First attempt at the less-than-exciting opening paragraphs of my introduction…comments welcome

On January 12, 2010, a 7.0 magnitude earthquake struck Haiti laying bare the immense infrastructural inadequacies of the tiny island nation. In the weeks and months that followed, international coordination efforts focused on managing the devastation and carrying that management into rebuilding the country. For many international observers, the calamity offered an opportunity to “build back better” – a trope often bandied but seldom elaborated beyond administrative organizing.  The central focus of this dissertation is to ask, “Build back better than what?” More particularly, this dissertation is interested in how some bodies (particularly Haitian bodies) become essentialized and depoliticized through an imaginary of disease and the ways in which these processes are mobilized in the pursuit of political and economic agendas that are couched in humanitarian  and development frames.

Throughout this dissertation, I illustrate that the relatively new mantra of “build back better” is short sighted in multiple ways. It is historically short-sighted in that its understanding of the history of Haiti is encompassed in the near-recent past, and does not take into account the deeply embedded historical legacy of American military and philanthropic interventions that reach back nearly 100 years. It is politically short-sighted in its refusal to engage with the Haitian people as truly political subjects of a sovereign nation.
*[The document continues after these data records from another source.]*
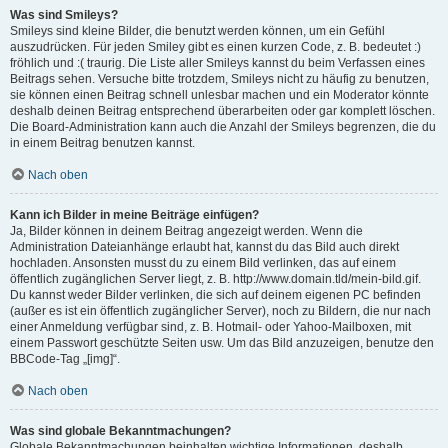
Was sind Smileys?
Smileys sind kleine Bilder, die benutzt werden können, um ein Gefühl
auszudrücken. Für jeden Smiley gibt es einen kurzen Code, z. B. bedeutet :)
fröhlich und :( traurig. Die Liste aller Smileys kannst du beim Verfassen eines
Beitrags sehen. Versuche bitte trotzdem, Smileys nicht zu häufig zu benutzen,
sie können einen Beitrag schnell unlesbar machen und ein Moderator könnte
deshalb deinen Beitrag entsprechend überarbeiten oder gar komplett löschen.
Die Board-Administration kann auch die Anzahl der Smileys begrenzen, die du
in einem Beitrag benutzen kannst.
Nach oben
Kann ich Bilder in meine Beiträge einfügen?
Ja, Bilder können in deinem Beitrag angezeigt werden. Wenn die
Administration Dateianhänge erlaubt hat, kannst du das Bild auch direkt
hochladen. Ansonsten musst du zu einem Bild verlinken, das auf einem
öffentlich zugänglichen Server liegt, z. B. http://www.domain.tld/mein-bild.gif.
Du kannst weder Bilder verlinken, die sich auf deinem eigenen PC befinden
(außer es ist ein öffentlich zugänglicher Server), noch zu Bildern, die nur nach
einer Anmeldung verfügbar sind, z. B. Hotmail- oder Yahoo-Mailboxen, mit
einem Passwort geschützte Seiten usw. Um das Bild anzuzeigen, benutze den
BBCode-Tag „[img]“.
Nach oben
Was sind globale Bekanntmachungen?
Globale Bekanntmachungen beinhalten wichtige Informationen, deshalb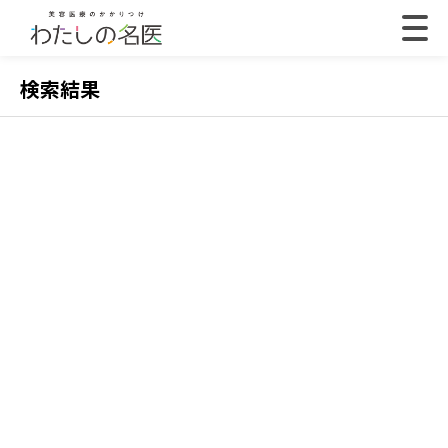
検索結果
2022.07.18
202
【体験取材】ポテンツァの効果は？経過や効果の
【
実感はいつから？
レ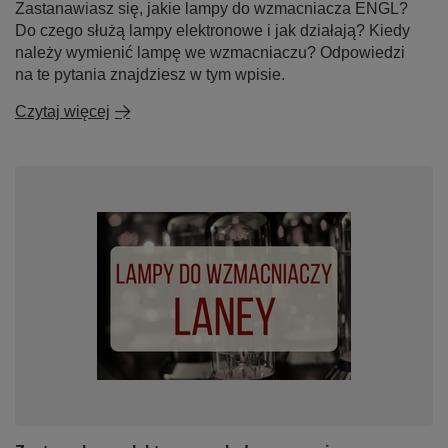
Zastanawiasz się, jakie lampy do wzmacniacza ENGL?
Do czego służą lampy elektronowe i jak działają? Kiedy
należy wymienić lampę we wzmacniaczu? Odpowiedzi
na te pytania znajdziesz w tym wpisie.
Czytaj więcej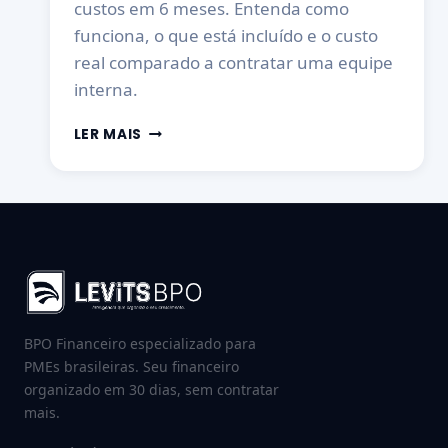
custos em 6 meses. Entenda como
funciona, o que está incluído e o custo
real comparado a contratar uma equipe
interna.
LER MAIS
BPO Financeiro especializado para
PMEs brasileiras. Seu financeiro
organizado em 30 dias, sem contratar
mais.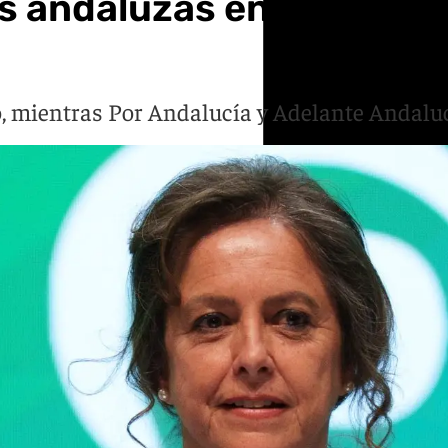
s andaluzas en la provin
o, mientras Por Andalucía y Adelante Andalu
And finally, that it is epidemiologically short sighted in its consideration of how Haitians are engaged in their own health management.

Each of these short comings are dependent upon a failure to recognize the citizenship of Haitians themselves – both specifically in relation to their nation-state and more generally in relation to global political processes. I argue that it is through the lens of health citizenship that we can begin to unravel the imaginative geographies of Haiti that have been transnationally constructed. And while I am not claiming that it is the only lens through which to come to understand these processes, this lens does offer a unique insight across multiple scales and between historical periods in the way that bodies become particularly marked and managed through the guise of health and disease management.

By situating the examination through the lens of health citizenship, I am pointing to the ways in which global processes of intervention enter into and are enacted upon the bodies of Haitians. I am re-centering the body as the site of political enactment, particularly from the top down, not because the lived messiness of everyday existence is not important, but because it is precisely the invisibility of that messiness that informs grand schemes in humanitarianism and development through health.